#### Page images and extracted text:
____
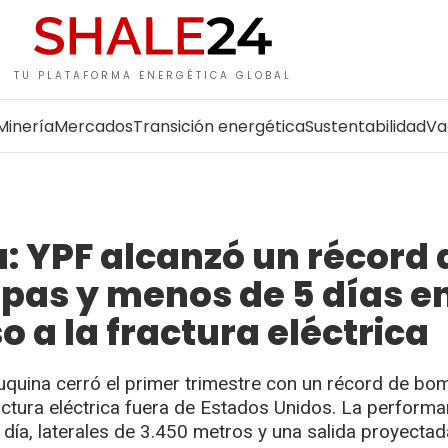
TU PLATAFORMA ENERGÉTICA GLOBAL
Minería
Mercados
Transición energética
Sustentabilidad
Va
 YPF alcanzó un récord d
pas y menos de 5 días e
a la fractura eléctrica
euquina cerró el primer trimestre con un récord de b
ractura eléctrica fuera de Estados Unidos. La perform
r día, laterales de 3.450 metros y una salida proyecta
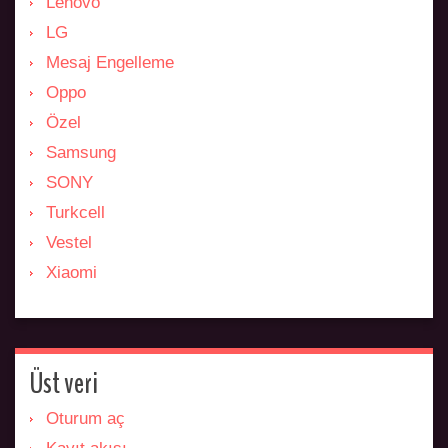
Lenovo
LG
Mesaj Engelleme
Oppo
Özel
Samsung
SONY
Turkcell
Vestel
Xiaomi
Üst veri
Oturum aç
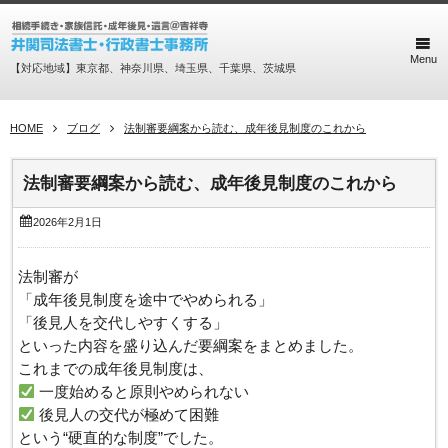
Menu
【対応地域】東京都、神奈川県、埼玉県、千葉県、茨城県
HOME
ブログ
法制審要綱案から読む、成年後見制度のこれから
法制審要綱案から読む、成年後見制度のこれから
2026年2月1日
法制審が
「成年後見制度を途中でやめられる」
「後見人を交代しやすくする」
といった内容を盛り込んだ要綱案をまとめました。
これまでの成年後見制度は、
一度始めると原則やめられない
後見人の交代が極めて困難
という“硬直的な制度”でした。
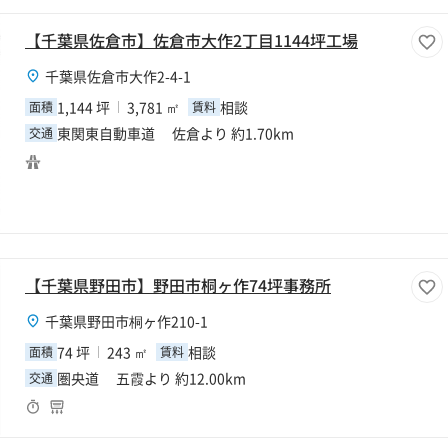
【千葉県佐倉市】佐倉市大作2丁目1144坪工場
千葉県佐倉市大作2-4-1
1,144 坪
3,781 ㎡
相談
面積
賃料
東関東自動車道 佐倉より 約1.70km
交通
【千葉県野田市】野田市桐ヶ作74坪事務所
千葉県野田市桐ヶ作210-1
74 坪
243 ㎡
相談
面積
賃料
圏央道 五霞より 約12.00km
交通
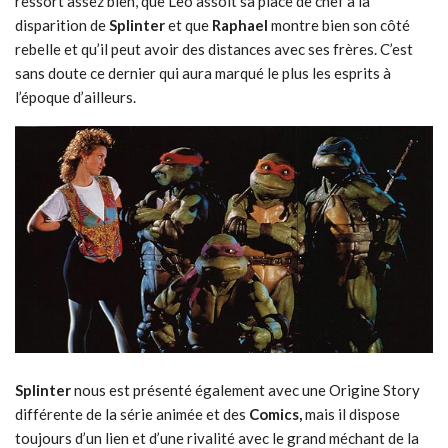
ressort assez bien, que Leo assoit sa place de chef à la
disparition de
Splinter
et que
Raphael
montre bien son côté
rebelle et qu’il peut avoir des distances avec ses frères. C’est
sans doute ce dernier qui aura marqué le plus les esprits à
l’époque d’ailleurs.
Splinter
nous est présenté également avec une Origine Story
différente de la série animée et des
Comics,
mais il dispose
toujours d’un lien et d’une rivalité avec le grand méchant de la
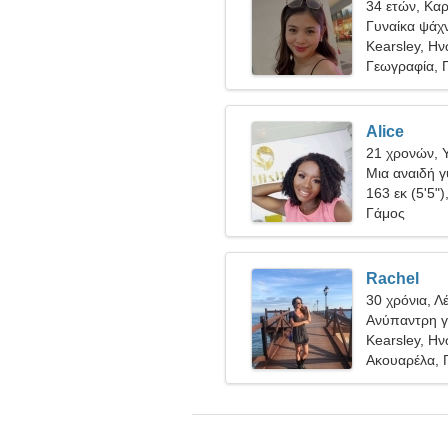
34 ετών, Καρ
Γυναίκα ψάχν
Kearsley, Ην
Γεωγραφία, Π
Alice
21 χρονών, 
Μια αναιδή γ
163 εκ (5'5")
Γάμος
Rachel
30 χρόνια, Λ
Ανύπαντρη γ
Kearsley, Ην
Ακουαρέλα, 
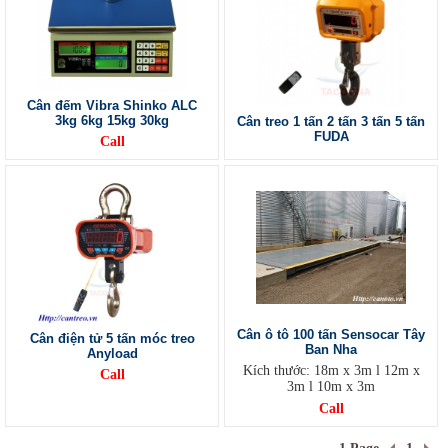
Cân đếm Vibra Shinko ALC
3kg 6kg 15kg 30kg
Cân treo 1 tấn 2 tấn 3 tấn 5 tấn
FUDA
Call
Cân ô tô 100 tấn Sensocar Tây
Cân điện tử 5 tấn móc treo
Ban Nha
Anyload
Kích thước: 18m x 3m l 12m x
Call
3m l 10m x 3m
Call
____
What is needed is every record above, returned exactly, with the pictures omitted.

#### TASK OUTPUT:
TU PLATAFORMA ENERGÉTICA GLOBAL
Minería
Mercados
Transición energética
Sustentabilidad
Va
 YPF alcanzó un récord d
pas y menos de 5 días e
a la fractura eléctrica
euquina cerró el primer trimestre con un récord de b
ractura eléctrica fuera de Estados Unidos. La perform
r día, laterales de 3.450 metros y una salida proyecta
Lenovo
LG
Mesaj Engelleme
Oppo
Özel
Samsung
SONY
Turkcell
Vestel
Xiaomi
Üst veri
Oturum aç
Menu
【対応地域】東京都、神奈川県、埼玉県、千葉県、茨城県
HOME
ブログ
法制審要綱案から読む、成年後見制度のこれから
法制審要綱案から読む、成年後見制度のこれから
2026年2月1日
法制審が
「成年後見制度を途中でやめられる」
「後見人を交代しやすくする」
といった内容を盛り込んだ要綱案をまとめました。
これまでの成年後見制度は、
一度始めると原則やめられない
後見人の交代が極めて困難
という“硬直的な制度”でした。
【千葉県佐倉市】佐倉市大作2丁目1144坪工場
千葉県佐倉市大作2-4-1
1,144 坪
3,781 ㎡
相談
面積
賃料
東関東自動車道 佐倉より 約1.70km
交通
【千葉県野田市】野田市桐ヶ作74坪事務所
千葉県野田市桐ヶ作210-1
74 坪
243 ㎡
相談
面積
賃料
圏央道 五霞より 約12.00km
交通
ressort assez bien, que Leo assoit sa place de chef à la
disparition de
Splinter
et que
Raphael
montre bien son côté
rebelle et qu’il peut avoir des distances avec ses frères. C’est
sans doute ce dernier qui aura marqué le plus les esprits à
l’époque d’ailleurs.
Splinter
nous est présenté également avec une Origine Story
différente de la série animée et des
Comics,
mais il dispose
toujours d’un lien et d’une rivalité avec le grand méchant de la
34 ετών, Καρ
Γυναίκα ψάχν
Kearsley, Ην
Γεωγραφία, Π
Alice
21 χρονών, 
Μια αναιδή γ
163 εκ (5'5")
Γάμος
Rachel
30 χρόνια, Λ
Ανύπαντρη γ
Kearsley, Ην
Ακουαρέλα, 
Cân đếm Vibra Shinko ALC
3kg 6kg 15kg 30kg
Cân treo 1 tấn 2 tấn 3 tấn 5 tấn
FUDA
Call
Cân ô tô 100 tấn Sensocar Tây
Cân điện tử 5 tấn móc treo
Ban Nha
Anyload
Kích thước: 18m x 3m l 12m x
Call
3m l 10m x 3m
Call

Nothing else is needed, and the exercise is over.